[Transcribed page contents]

---+---

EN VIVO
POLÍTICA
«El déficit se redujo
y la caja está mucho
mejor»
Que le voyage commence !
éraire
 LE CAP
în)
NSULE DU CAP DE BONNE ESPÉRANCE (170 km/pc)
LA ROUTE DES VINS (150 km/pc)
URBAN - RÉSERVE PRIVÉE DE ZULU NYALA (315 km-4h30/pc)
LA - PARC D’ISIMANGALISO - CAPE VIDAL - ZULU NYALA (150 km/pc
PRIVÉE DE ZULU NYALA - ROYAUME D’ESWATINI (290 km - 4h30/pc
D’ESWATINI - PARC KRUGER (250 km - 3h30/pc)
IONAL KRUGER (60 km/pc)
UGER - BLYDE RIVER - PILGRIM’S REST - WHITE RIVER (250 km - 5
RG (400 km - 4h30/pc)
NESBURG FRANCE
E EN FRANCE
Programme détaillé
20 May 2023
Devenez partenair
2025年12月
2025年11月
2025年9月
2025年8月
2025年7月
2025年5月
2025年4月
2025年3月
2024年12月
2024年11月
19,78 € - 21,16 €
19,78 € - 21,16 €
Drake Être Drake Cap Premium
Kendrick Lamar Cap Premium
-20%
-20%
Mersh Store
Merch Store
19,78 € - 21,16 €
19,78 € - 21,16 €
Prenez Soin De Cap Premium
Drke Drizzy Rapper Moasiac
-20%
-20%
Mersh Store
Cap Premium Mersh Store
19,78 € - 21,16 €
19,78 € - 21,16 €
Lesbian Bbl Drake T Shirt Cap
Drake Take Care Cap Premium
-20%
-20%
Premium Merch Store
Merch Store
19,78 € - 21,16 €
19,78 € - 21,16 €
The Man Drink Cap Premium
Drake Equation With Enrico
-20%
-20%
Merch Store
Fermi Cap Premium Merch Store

---+---

### EXERCISE OBJECTIVE
Write out every entry again, keeping each line exactly the same.

### OUTPUT OF THE EXERCISE
EN VIVO
POLÍTICA
«El déficit se redujo
y la caja está mucho
mejor»
Que le voyage commence !
éraire
 LE CAP
în)
NSULE DU CAP DE BONNE ESPÉRANCE (170 km/pc)
LA ROUTE DES VINS (150 km/pc)
URBAN - RÉSERVE PRIVÉE DE ZULU NYALA (315 km-4h30/pc)
LA - PARC D’ISIMANGALISO - CAPE VIDAL - ZULU NYALA (150 km/pc
PRIVÉE DE ZULU NYALA - ROYAUME D’ESWATINI (290 km - 4h30/pc
D’ESWATINI - PARC KRUGER (250 km - 3h30/pc)
IONAL KRUGER (60 km/pc)
UGER - BLYDE RIVER - PILGRIM’S REST - WHITE RIVER (250 km - 5
RG (400 km - 4h30/pc)
NESBURG FRANCE
E EN FRANCE
Programme détaillé
20 May 2023
Devenez partenair
2025年12月
2025年11月
2025年9月
2025年8月
2025年7月
2025年5月
2025年4月
2025年3月
2024年12月
2024年11月
19,78 € - 21,16 €
19,78 € - 21,16 €
Drake Être Drake Cap Premium
Kendrick Lamar Cap Premium
-20%
-20%
Mersh Store
Merch Store
19,78 € - 21,16 €
19,78 € - 21,16 €
Prenez Soin De Cap Premium
Drke Drizzy Rapper Moasiac
-20%
-20%
Mersh Store
Cap Premium Mersh Store
19,78 € - 21,16 €
19,78 € - 21,16 €
Lesbian Bbl Drake T Shirt Cap
Drake Take Care Cap Premium
-20%
-20%
Premium Merch Store
Merch Store
19,78 € - 21,16 €
19,78 € - 21,16 €
The Man Drink Cap Premium
Drake Equation With Enrico
-20%
-20%
Merch Store
Fermi Cap Premium Merch Store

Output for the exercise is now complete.